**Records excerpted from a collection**
========

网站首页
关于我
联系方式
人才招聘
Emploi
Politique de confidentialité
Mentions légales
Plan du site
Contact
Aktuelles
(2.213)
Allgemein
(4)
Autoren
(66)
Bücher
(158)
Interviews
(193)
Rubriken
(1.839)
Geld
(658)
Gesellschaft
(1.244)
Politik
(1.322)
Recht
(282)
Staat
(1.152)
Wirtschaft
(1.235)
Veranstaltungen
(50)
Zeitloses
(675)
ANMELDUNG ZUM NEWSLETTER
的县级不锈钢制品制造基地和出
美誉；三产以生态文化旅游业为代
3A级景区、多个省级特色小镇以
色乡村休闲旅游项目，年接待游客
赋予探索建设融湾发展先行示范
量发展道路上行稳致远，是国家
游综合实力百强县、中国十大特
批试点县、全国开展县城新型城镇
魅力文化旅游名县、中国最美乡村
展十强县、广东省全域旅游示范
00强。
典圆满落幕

========

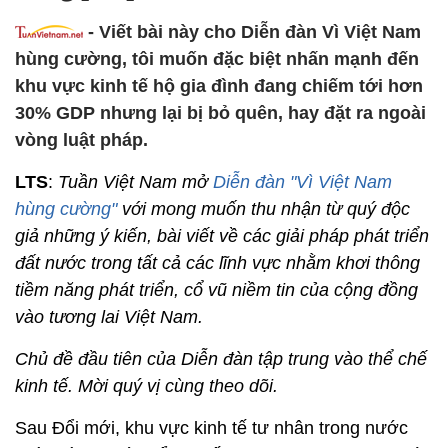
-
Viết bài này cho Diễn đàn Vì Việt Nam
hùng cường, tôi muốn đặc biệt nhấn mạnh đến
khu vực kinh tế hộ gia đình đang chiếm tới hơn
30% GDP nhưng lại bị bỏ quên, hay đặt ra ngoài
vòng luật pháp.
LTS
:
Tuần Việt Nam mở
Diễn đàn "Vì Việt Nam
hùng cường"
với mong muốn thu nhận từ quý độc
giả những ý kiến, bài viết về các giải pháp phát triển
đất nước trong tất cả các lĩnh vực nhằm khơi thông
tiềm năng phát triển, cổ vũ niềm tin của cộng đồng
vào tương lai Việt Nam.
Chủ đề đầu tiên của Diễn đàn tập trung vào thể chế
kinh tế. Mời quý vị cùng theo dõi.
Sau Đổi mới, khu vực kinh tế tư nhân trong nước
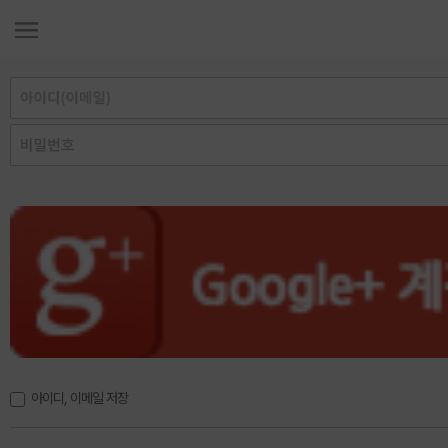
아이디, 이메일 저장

========

**REQUIRED ACTION**
Find and copy each line above holding "trong".

**WRITTEN REPLY**
đất nước trong tất cả các lĩnh vực nhằm khơi thông
Sau Đổi mới, khu vực kinh tế tư nhân trong nước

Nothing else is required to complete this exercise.